I'm trying to load and parse a simple utf-8-encoded XML file in javascript using node and the xpath and xmldom packages. There are no XML namespaces used and the same XML parsed when converted to ASCII. I can see in the debugger in VS Code that the string has embedded spaces in between each character (surely due to loading the utf-8 file incorrectly) but I can't find a way to properly load and parse the utf-8 file.
Code:
var xpath = require('xpath')
, dom = require('xmldom').DOMParser;
const fs = require('fs');
var myXml = "path_to_my_file.xml";
var xmlContents = fs.readFileSync(myXml, 'utf8').toString();
// this line causes errors parsing every single tag as the tag names have spaces in them from improper utf-8 decoding
var doc = new dom().parseFromString(xmlContents, 'application/xml');
var cvNode = xpath.select1("//MyTag", doc);
console.log(cvNode.textContent);
The code works fine if the file is ASCII (textContent has the proper data), but if it is UTF-8 then there are a number of parsing errors and cvNode is undefined.

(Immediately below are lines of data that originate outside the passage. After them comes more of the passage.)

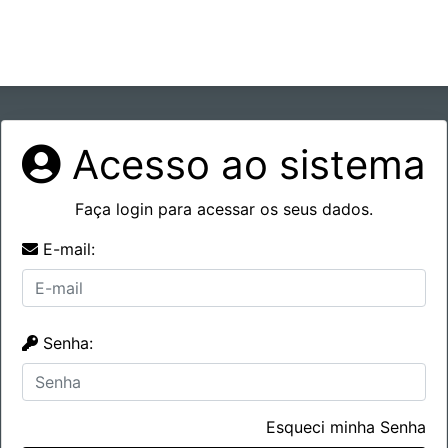
Acesso ao sistema
Faça login para acessar os seus dados.
E-mail:
Senha:
Esqueci minha Senha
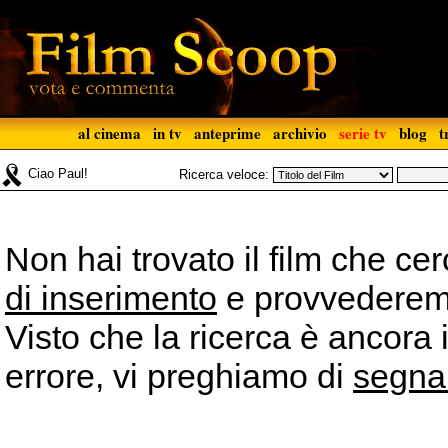
al cinema
in tv
anteprime
archivio
serie tv
blog
t
Ciao Paul!
Ricerca veloce:
Non hai trovato il film che ce
di inserimento
e provvederemo 
Visto che la ricerca è ancora 
errore, vi preghiamo di
segna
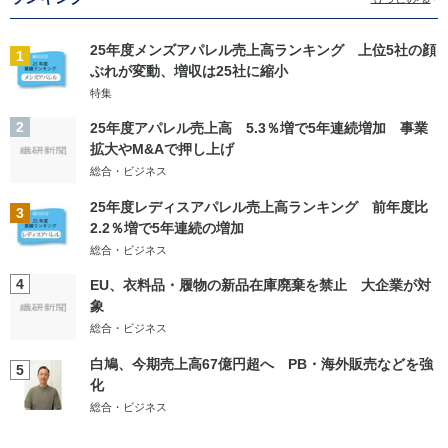
25年度メンズアパレル売上高ランキング 上位5社の顔
1
ぶれが変動、増収は25社に縮小
特集
2
25年度アパレル売上高 5.3％増で5年連続増加 事業
拡大やM&Aで押し上げ
総合・ビジネス
25年度レディスアパレル売上高ランキング 前年度比
3
2.2％増で5年連続の増加
総合・ビジネス
4
EU、衣料品・履物の新品在庫廃棄を禁止 大企業が対
象
総合・ビジネス
白鳩、今期売上高67億円超へ PB・海外販売などを強
5
化
総合・ビジネス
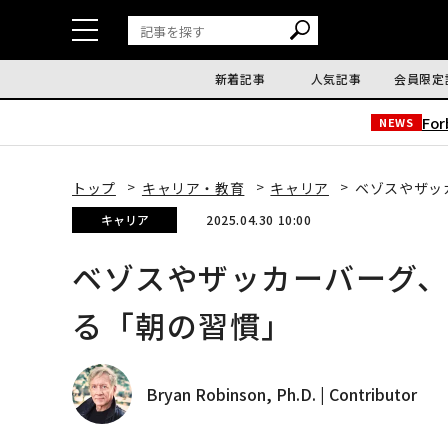
新着記事
人気記事
会員限定
Fo
NEWS
トップ
キャリア・教育
キャリア
ベゾスやザッ
キャリア
2025.04.30 10:00
ベゾスやザッカーバーグ
る「朝の習慣」
Bryan Robinson, Ph.D. | Contributor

Is there a proper way to parse UTF-8 XML in node/javascript? I can't for the life of me find a decent example.
'utf8'without the minus? That is the correct value to use for utf-8 encoding in this API. On the other hand, when you see additional white spaces between each letter this suggests that the file isn't actually encoded using utf-8 but uses an encoding with 16 bits base. Have you tried'utf16le'?